Wednesday 10
Issues with causation in Biology
Chair: Benjamin Jantzen
› 15:00 - 15:30 (30min)
› 008
Population Size, Type Number, and Evolutionary Outcomes
Bruce Glymour  1@  
1 : Kansas State University  (KSU)

It is often supposed that population size is, by way of drift, connected to such evolutionary outcomes as the probability of fixation, heterozygousity, the number of polymorphic loci, and the number of alleles per loci, among others. Discussion is complicated by at least three issues: the nature of the ‘connection' between population size and outcomes (causal, nomic or conceptual); the proper precisification of drift vis-à-vis that connection (does population size cause or quantify drift); and the way in which drift itself is conceived (process or product) and its paradigmatic instantiations categorized (see e.g.
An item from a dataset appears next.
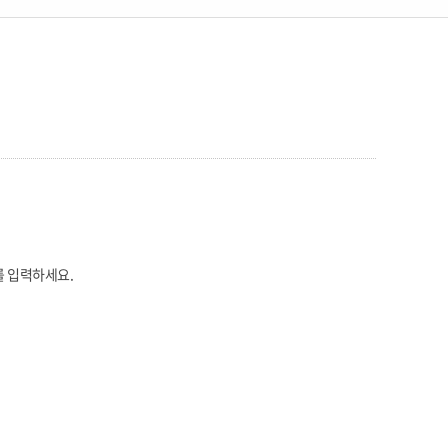
를 입력하세요.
Beatty, 1984; Reissman and Forber, 2004; Millstein, 2006; Guildenhuys, 2009; Matthen, 2010). In this paper I attend to a particular subset of ‘drift-like' phenomena, distinguished by the fact that population size influences the probability distribution over the difference between offspring frequencies and their expectation. Having done so, I use simulated data from individual based models to investigate the causal dependence relations between population size, type-population size, type frequencies, expected reproductive success, variance in reproductive success, the probability of arbitrary deviations from expectations, and fixation rate. The results bear on discussions in philosophy of biology, and also on certain features of biological practice. In the one case, conditional support is offered to those who interpret ‘drift' as a cause, but only modulo some important caveats about variable selection, while in the other, the results inspire some critical reflection about the theoretical and empirical role of measures of effective population size.